[Document understanding data]
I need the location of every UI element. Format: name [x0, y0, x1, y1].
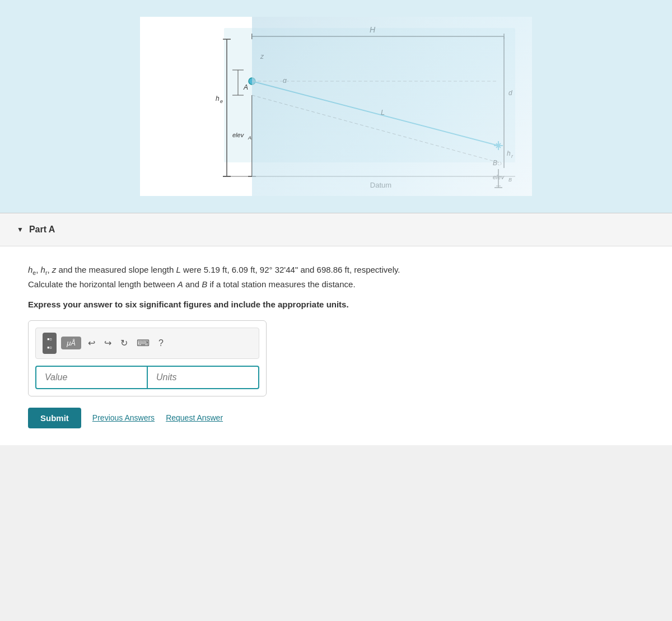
question-section: he, hr, z and the measured slope length … — [0, 246, 672, 445]
actions-row: Submit Previous Answers Request Answer — [28, 408, 644, 428]
part-a-section: ▼ Part A — [0, 213, 672, 246]
undo-icon: ↩ — [88, 338, 95, 348]
keyboard-icon: ⌨ — [137, 338, 150, 348]
sky-background — [252, 17, 532, 196]
matrix-icon: ▪▫▪▫ — [47, 335, 52, 352]
redo-button[interactable]: ↪ — [102, 337, 114, 349]
svg-text:A: A — [243, 83, 248, 91]
previous-answers-button[interactable]: Previous Answers — [92, 413, 155, 422]
svg-text:e: e — [220, 99, 223, 104]
mu-button[interactable]: μÅ — [61, 337, 81, 349]
collapse-arrow-icon[interactable]: ▼ — [17, 226, 24, 234]
answer-box: ▪▫▪▫ μÅ ↩ ↪ ↻ ⌨ ? — [28, 320, 267, 396]
refresh-icon: ↻ — [120, 338, 128, 348]
matrix-button[interactable]: ▪▫▪▫ — [43, 333, 57, 354]
keyboard-button[interactable]: ⌨ — [134, 337, 152, 349]
mu-label: μÅ — [67, 339, 76, 347]
toolbar: ▪▫▪▫ μÅ ↩ ↪ ↻ ⌨ ? — [35, 328, 259, 359]
svg-text:h: h — [216, 95, 220, 102]
part-header[interactable]: ▼ Part A — [17, 225, 655, 235]
submit-button[interactable]: Submit — [28, 408, 81, 428]
value-input[interactable] — [35, 366, 147, 389]
question-text: he, hr, z and the measured slope length … — [28, 263, 644, 291]
help-icon: ? — [158, 338, 164, 348]
input-row — [35, 366, 259, 389]
diagram-section: H z α h e A L — [0, 0, 672, 213]
request-answer-button[interactable]: Request Answer — [166, 413, 223, 422]
units-input[interactable] — [147, 366, 259, 389]
diagram-container: H z α h e A L — [140, 17, 532, 196]
undo-button[interactable]: ↩ — [86, 337, 97, 349]
refresh-button[interactable]: ↻ — [118, 337, 130, 349]
question-bold-instruction: Express your answer to six significant f… — [28, 300, 644, 309]
help-button[interactable]: ? — [156, 337, 166, 349]
svg-text:elev: elev — [232, 132, 245, 138]
svg-text:A: A — [248, 135, 251, 141]
part-title: Part A — [29, 225, 55, 235]
redo-icon: ↪ — [104, 338, 111, 348]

Problem to work on:
Every line above goes into the copy unchanged; the pictures do not.

Exercise result:
I need the location of every UI element. Format: name [x0, y0, x1, y1].
question-section: he, hr, z and the measured slope length … — [0, 246, 672, 445]
actions-row: Submit Previous Answers Request Answer — [28, 408, 644, 428]
part-a-section: ▼ Part A — [0, 213, 672, 246]
undo-icon: ↩ — [88, 338, 95, 348]
keyboard-icon: ⌨ — [137, 338, 150, 348]
sky-background — [252, 17, 532, 196]
matrix-icon: ▪▫▪▫ — [47, 335, 52, 352]
redo-button[interactable]: ↪ — [102, 337, 114, 349]
svg-text:A: A — [243, 83, 248, 91]
previous-answers-button[interactable]: Previous Answers — [92, 413, 155, 422]
svg-text:e: e — [220, 99, 223, 104]
mu-button[interactable]: μÅ — [61, 337, 81, 349]
collapse-arrow-icon[interactable]: ▼ — [17, 226, 24, 234]
answer-box: ▪▫▪▫ μÅ ↩ ↪ ↻ ⌨ ? — [28, 320, 267, 396]
refresh-icon: ↻ — [120, 338, 128, 348]
matrix-button[interactable]: ▪▫▪▫ — [43, 333, 57, 354]
keyboard-button[interactable]: ⌨ — [134, 337, 152, 349]
mu-label: μÅ — [67, 339, 76, 347]
toolbar: ▪▫▪▫ μÅ ↩ ↪ ↻ ⌨ ? — [35, 328, 259, 359]
svg-text:h: h — [216, 95, 220, 102]
part-header[interactable]: ▼ Part A — [17, 225, 655, 235]
submit-button[interactable]: Submit — [28, 408, 81, 428]
value-input[interactable] — [35, 366, 147, 389]
question-text: he, hr, z and the measured slope length … — [28, 263, 644, 291]
help-icon: ? — [158, 338, 164, 348]
input-row — [35, 366, 259, 389]
diagram-section: H z α h e A L — [0, 0, 672, 213]
request-answer-button[interactable]: Request Answer — [166, 413, 223, 422]
units-input[interactable] — [147, 366, 259, 389]
diagram-container: H z α h e A L — [140, 17, 532, 196]
undo-button[interactable]: ↩ — [86, 337, 97, 349]
refresh-button[interactable]: ↻ — [118, 337, 130, 349]
question-bold-instruction: Express your answer to six significant f… — [28, 300, 644, 309]
help-button[interactable]: ? — [156, 337, 166, 349]
svg-text:elev: elev — [232, 132, 245, 138]
svg-text:A: A — [248, 135, 251, 141]
part-title: Part A — [29, 225, 55, 235]
redo-icon: ↪ — [104, 338, 111, 348]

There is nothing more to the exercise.